Now, let's assume that f(g(a)) = f(g(b)), meaning (3a/2) + 1 = (3b/2) + 1. By subtracting 1 from both sides and multiplying by 2, we get 3a = 3b. Dividing by 3 yields a = b. This shows that if f(g(a)) = f(g(b)), then a = b, ensuring that fog is one-to-one.

(b) To prove whether fog is onto, we need to show that for any element y in the codomain of fog (set Z), there exists an element x in the domain of fog such that f(g(x)) = y.

For fog to be onto, every integer in the codomain should have a corresponding element in the domain. Let y be an arbitrary integer in Z. We want to find x such that f(g(x)) = y.

Consider the equation (3x/2) + 1 = y, where x is an integer. Solving for x, we obtain x = (2(y - 1))/3. Since y is an integer, (y - 1)/3 is an integer as well. Therefore, x = (2(y - 1))/3 is an integer solution.
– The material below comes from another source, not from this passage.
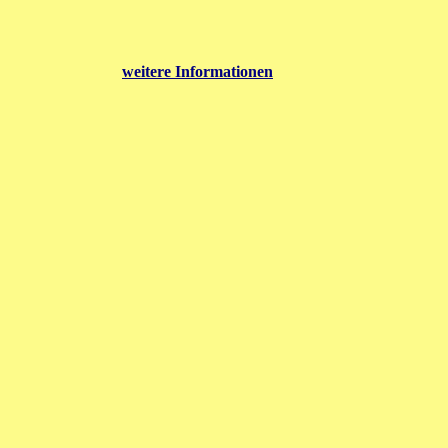
weitere Informationen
This demonstrates that for any y in Z, there exists an x in Z such that f(g(x)) = y, ensuring that fog is onto.

(c) To prove whether gof is one-to-one, we need to show that for any distinct elements a and b in the domain of gof, g(f(a)) is distinct from g(f(b)).

Let's evaluate g(f(x)) = g(3x + 1) for distinct integers a and b:

g((3a + 1) = [(3a + 1)/2]
g(f(b)) = g(3b + 1) = [(3b + 1)/2]

Assume g((f(b)), which implies (3a + 1)/2 = (3b + 1)/2. By cross-multiplying, we obtain 3a + 1 = 3b + 1. Subtracting 1 from both sides and dividing by 3, we find that a = b. This demonstrates that if g((f(b)), then a = b, thus proving that gof is one-to-one.

(d) To prove whether gof is onto, we need to show that for any element y in the codomain of gof (set Z), there exists an element x in the domain of gof such that g(f(x)) = y.

Again, let y be an arbitrary integer in Z. We want to find x such that g(f(x)) = y.

Consider the equation [(3x + 1)/2] = y, where x is an integer. Solving for x, we obtain x = (2y - 1)/3. Since y is an integer, (2y - 1)/3 is an integer as well. Thus, x = (2y - 1)/3 is an integer solution, proving that for any y in Z, there exists an x in Z such that g(f(x)) = y. This ensures that gof is onto.